┌──

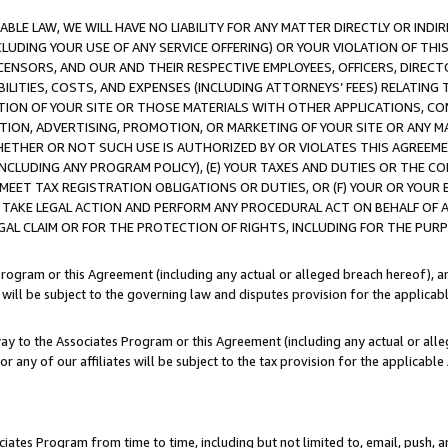
LE LAW, WE WILL HAVE NO LIABILITY FOR ANY MATTER DIRECTLY OR INDI
CLUDING YOUR USE OF ANY SERVICE OFFERING) OR YOUR VIOLATION OF THI
LICENSORS, AND OUR AND THEIR RESPECTIVE EMPLOYEES, OFFICERS, DIRE
BILITIES, COSTS, AND EXPENSES (INCLUDING ATTORNEYS’ FEES) RELATING 
TION OF YOUR SITE OR THOSE MATERIALS WITH OTHER APPLICATIONS, CON
ION, ADVERTISING, PROMOTION, OR MARKETING OF YOUR SITE OR ANY M
 WHETHER OR NOT SUCH USE IS AUTHORIZED BY OR VIOLATES THIS AGREEME
NCLUDING ANY PROGRAM POLICY), (E) YOUR TAXES AND DUTIES OR THE CO
O MEET TAX REGISTRATION OBLIGATIONS OR DUTIES, OR (F) YOUR OR YOU
 TAKE LEGAL ACTION AND PERFORM ANY PROCEDURAL ACT ON BEHALF OF
EGAL CLAIM OR FOR THE PROTECTION OF RIGHTS, INCLUDING FOR THE PUR
Program or this Agreement (including any actual or alleged breach hereof), an
es will be subject to the governing law and disputes provision for the applica
way to the Associates Program or this Agreement (including any actual or alleg
or any of our affiliates will be subject to the tax provision for the applicab
ates Program from time to time, including but not limited to, email, push, a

└──

(EXERCISE INSTRUCTIONS):
Each line from the material above that mentions the word "YOUR" needs to be copied.

(FINISHED EXERCISE):
CLUDING YOUR USE OF ANY SERVICE OFFERING) OR YOUR VIOLATION OF THI
TION OF YOUR SITE OR THOSE MATERIALS WITH OTHER APPLICATIONS, CON
ION, ADVERTISING, PROMOTION, OR MARKETING OF YOUR SITE OR ANY M
NCLUDING ANY PROGRAM POLICY), (E) YOUR TAXES AND DUTIES OR THE CO
O MEET TAX REGISTRATION OBLIGATIONS OR DUTIES, OR (F) YOUR OR YOU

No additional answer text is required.